Released on Jan. 12, the game represents several years of work by Ryan Green, Amy Green, and Josh Larson to tell the story of Joel Green, who died of cancer at the age of five in 2014. It’s a story that anyone who’s been affected by illness can relate to.

The narrative is just as much about the horrible nature of cancer as it is a story about hope and faith. There’s a strong focus on how Ryan and Amy Green—both Christians—struggle with God in their time of crisis. There are also some intensely personal moments between the two regarding their different experiences. It is this very personal nature that makes That Dragon, Cancer so captivating and relatable. There are so many small moments which had this writer tearing up that it’s hard to offer an objective review. The game doesn’t hold back when it comes to emotional moments, and the sense of hopelessness conveyed is emphasized by the beauty of the game’s aesthetic.

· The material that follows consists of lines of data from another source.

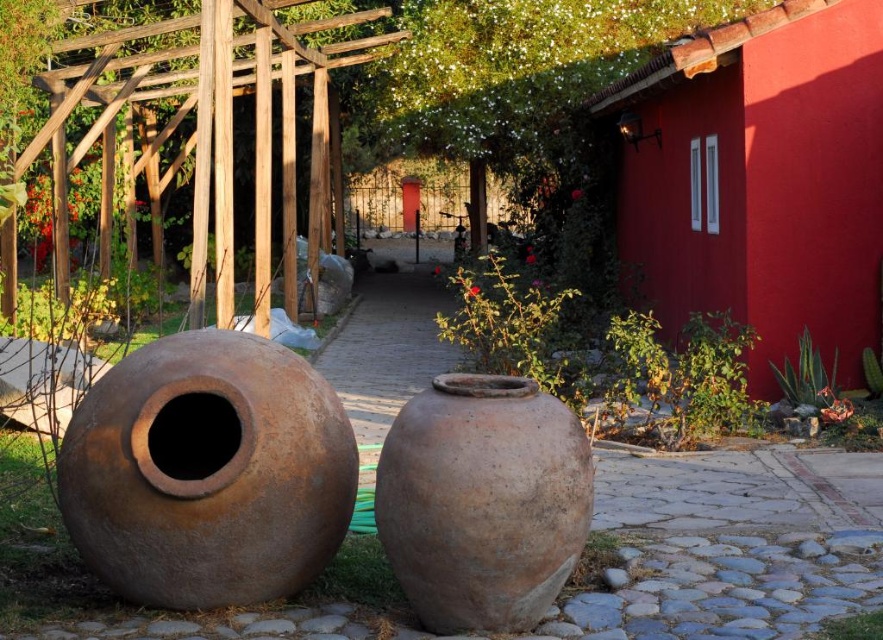 Question: Can you confirm if rusty clay pot at left is positioned above brown clay vase at center?

Choices:
 (A) no
 (B) yes

Answer: (B)

Question: Is the position of rusty clay pot at left less distant than that of brown clay vase at center?

Choices:
 (A) yes
 (B) no

Answer: (B)

Question: Observing the image, what is the correct spatial positioning of rusty clay pot at left in reference to brown clay vase at center?

Choices:
 (A) right
 (B) left

Answer: (B)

That Dragon, Cancer has a very simple design. Characters are polygonal and simply designed, lacking even faces, but they’re very well animated. Environments range from dark blue hospital rooms to bright and colourful forests.

The really impactful moments come from the blending of these styles, where a vibrant, dreamy setting will have cancerous growths in the periphery or the hopeless dark void will have a flashing arcade cabinet. Aesthetic decisions like these exemplify the mixed nature of a life living with sickness and the developers should be commended for their mature handling of the subject matter.

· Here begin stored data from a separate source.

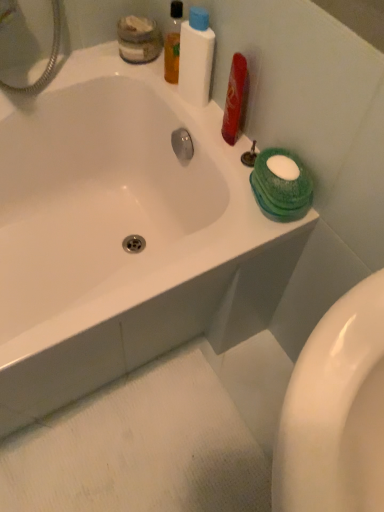 Question: Considering the relative positions of translucent plastic mouthwash at upper center and white glossy bathtub at upper center in the image provided, is translucent plastic mouthwash at upper center behind white glossy bathtub at upper center?

Choices:
 (A) no
 (B) yes

Answer: (B)

Question: Is translucent plastic mouthwash at upper center placed right next to white glossy bathtub at upper center?

Choices:
 (A) yes
 (B) no

Answer: (B)

Question: Can you confirm if translucent plastic mouthwash at upper center is positioned to the left of white glossy bathtub at upper center?

Choices:
 (A) no
 (B) yes

Answer: (A)

Question: Does translucent plastic mouthwash at upper center have a greater height compared to white glossy bathtub at upper center?

Choices:
 (A) no
 (B) yes

Answer: (A)

Question: Considering the relative sizes of translucent plastic mouthwash at upper center and white glossy bathtub at upper center in the image provided, is translucent plastic mouthwash at upper center shorter than white glossy bathtub at upper center?

Choices:
 (A) no
 (B) yes

Answer: (B)

Question: Is translucent plastic mouthwash at upper center closer to the viewer compared to white glossy bathtub at upper center?

Choices:
 (A) yes
 (B) no

Answer: (B)

Question: From a real-world perspective, is white glossy bathtub at upper center over translucent plastic mouthwash at upper center?

Choices:
 (A) no
 (B) yes

Answer: (A)

Question: Is white glossy bathtub at upper center bigger than translucent plastic mouthwash at upper center?

Choices:
 (A) no
 (B) yes

Answer: (B)

Question: From a real-world perspective, is white glossy bathtub at upper center positioned under translucent plastic mouthwash at upper center based on gravity?

Choices:
 (A) yes
 (B) no

Answer: (A)

Question: Is translucent plastic mouthwash at upper center surrounded by white glossy bathtub at upper center?

Choices:
 (A) yes
 (B) no

Answer: (B)

Question: Considering the relative positions of white glossy bathtub at upper center and translucent plastic mouthwash at upper center in the image provided, is white glossy bathtub at upper center behind translucent plastic mouthwash at upper center?

Choices:
 (A) no
 (B) yes

Answer: (A)

Question: Is white glossy bathtub at upper center positioned with its back to translucent plastic mouthwash at upper center?

Choices:
 (A) no
 (B) yes

Answer: (A)

Question: Is the position of translucent plastic mouthwash at upper center less distant than that of matte glass jar at upper left?

Choices:
 (A) yes
 (B) no

Answer: (A) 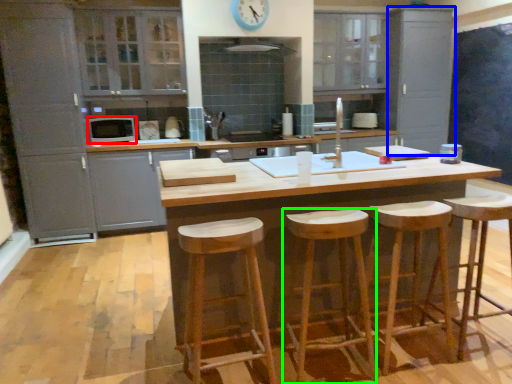 Question: Based on their relative distances, which object is nearer to appliance (highlighted by a red box)? Choose from cabinetry (highlighted by a blue box) and stool (highlighted by a green box).

Choices:
 (A) cabinetry
 (B) stool

Answer: (B)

Some might say any criticism of That Dragon, Cancer is invalid, that to criticise the work is to criticise the very real trauma from which it was conceived. That’s a question this reviewer doesn’t feel needs addressing because That Dragon, Cancer is exactly the game it should be.

Grappling with immense ethical dilemmas in an extremely personal sense, it ultimately succeeds as a celebration of Joel Green’s short life. His parents should be proud to have taken such a painful ordeal and turned it into something so sincerely meaningful.